3) Legal Fees by Court Rule
Finally, in addition to having the other side pay your legal fees through a statute, or contract, one can possibly turn to the New Jersey Rules of Court that allow fee-shifting in certain situations. Indeed, New Jersey Court Rule 4:42-9 is entitled “Attorney’s Fees,” and subsection (a) expressly provides for “Actions in Which Fee is Allowable.” These includes various actions upon a liability or indemnity policy of insurance, actions to foreclose tax certificates, as well as probate actions.

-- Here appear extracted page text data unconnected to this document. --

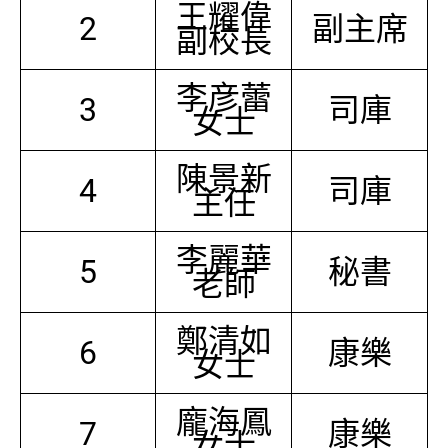
王耀偉
2
副主席
副校長
李彦蕾
3
司庫
女士
陳景新
4
司庫
主任
李麗華
5
秘書
老師
鄭清如
6
康樂
女士
龐海鳳
7
康樂
女士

We find many cases where individuals want to challenge a will but are unsure how they can afford a competent lawyer to go about doing that. R. 4:42-9(a)(3) provides that “In a probate action, if probate is refused, the court may make an allowance to be paid out of the estate of the decedent. If probate is granted, and it shall appear that the contestant had reasonable cause for contesting the validity of the will or codicil, the court may make an allowance to the proponent and the contestant, to be paid out of the estate.”
Therefore, the literal reading of the Rule allows an award of fees when there is a reasonable challenge to the probate of a Will, even though the contestant of the will ultimately loses the case. In fact, The New Jersey Supreme Court in In re Reisdorf, 80 N.J. 319, 326 (1979) held that “courts will normally allow counsel fees to both proponent and contestant in a will dispute.” As such, if you believe there is a valid reason to contest a will, such as undue influence, it is possible that, even if you lose, you could recover the fee from the estate. Importantly, whether or not a litigant has a “reasonable cause” for contesting a will, and therefore entitled to reimbursement of fees, is left to the sound discretion of the Court. This means that the award of fees will be based on many factors and the specific details of each case. These types of cases require complicated litigation and consultation with a licensed attorney prior to bringing such a matter is a must.
Here are Weir Attorneys, we are always looking for ways to effectively litigate our cases while maintaining cost-efficient representation. As such, when possible, we always have an eye towards instances and cases where we can get the other party, rather than our clients, to pay our fees.